Exercise directions:
The records below need to be repeated exactly, with every picture left out.

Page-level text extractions
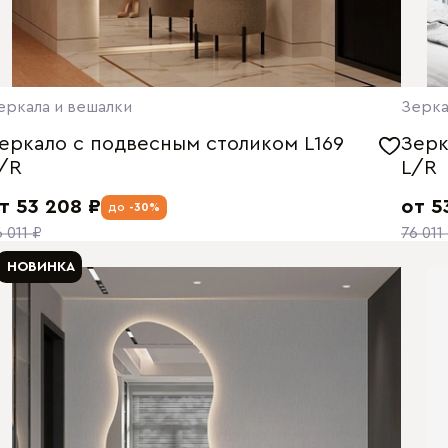
еркала и вешалки
Зерка
еркало с подвесным столиком L169
Зерк
/R
L/R
т 53 208 ₽
от 5
до
-30%
6 011 ₽
76 011
НОВИНКА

Output of the task:
еркала и вешалки
Зерка
еркало с подвесным столиком L169
Зерк
/R
L/R
т 53 208 ₽
от 5
до
-30%
6 011 ₽
76 011
НОВИНКА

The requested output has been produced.